En 2023, la diaspora algérienne a enregistré une hausse en matière de transferts de devises vers leur pays d'origine. Avec un montant total de 1,868 milliard de dollars, ces envois de fonds ont connu une augmentation de 68 millions de dollars par rapport à 2022.

La dernière note d'information sur les migrations et le développement de la Banque mondiale, publiée le 26 juin 2024, révèle les montants des transferts de devises par les diasporas et leurs rôles dans le soutien économique des pays émergents. La diaspora algérienne a transféré 1,868 milliard de dollars au cours de l’année écoulée, soit plus de 68 millions de dollars par rapport à 2022.
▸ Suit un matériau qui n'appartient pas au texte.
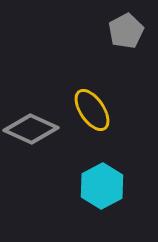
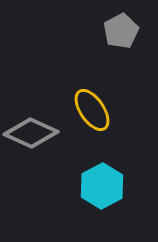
gray pentagon: moved 5 px left
gray diamond: moved 4 px down
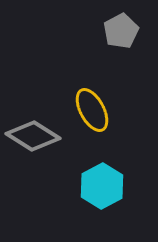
yellow ellipse: rotated 6 degrees clockwise
gray diamond: moved 2 px right, 3 px down; rotated 8 degrees clockwise
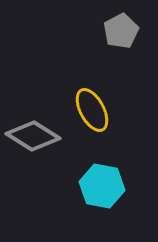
cyan hexagon: rotated 21 degrees counterclockwise
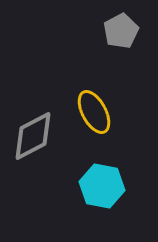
yellow ellipse: moved 2 px right, 2 px down
gray diamond: rotated 60 degrees counterclockwise
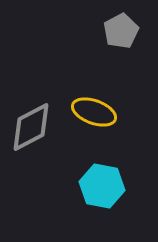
yellow ellipse: rotated 42 degrees counterclockwise
gray diamond: moved 2 px left, 9 px up
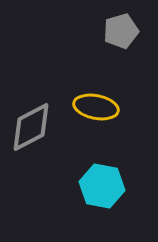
gray pentagon: rotated 12 degrees clockwise
yellow ellipse: moved 2 px right, 5 px up; rotated 9 degrees counterclockwise
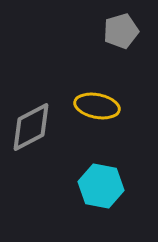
yellow ellipse: moved 1 px right, 1 px up
cyan hexagon: moved 1 px left
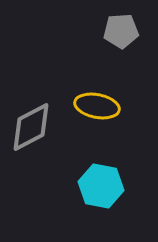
gray pentagon: rotated 12 degrees clockwise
L'analyse de l'évolution des transferts de fonds de la diaspora algérienne depuis 2005 révèle une tendance générale à la hausse, bien que marquée par des fluctuations annuelles. En 2021, les transferts s'élevaient à 1,792 milliard de dollars, tandis qu'en 2020, ils étaient légèrement inférieurs à 1,7 milliard de dollars. Les années 2018 et 2019 ont connu des pics respectifs de 1,985 milliard et 1,786 milliard de dollars. Des montants similaires ont été observés en 2016 et 2017 avec respectivement 1,989 milliard et 1,792 milliard de dollars. En 2014, un record historique avait été atteint avec 2,452 milliards de dollars.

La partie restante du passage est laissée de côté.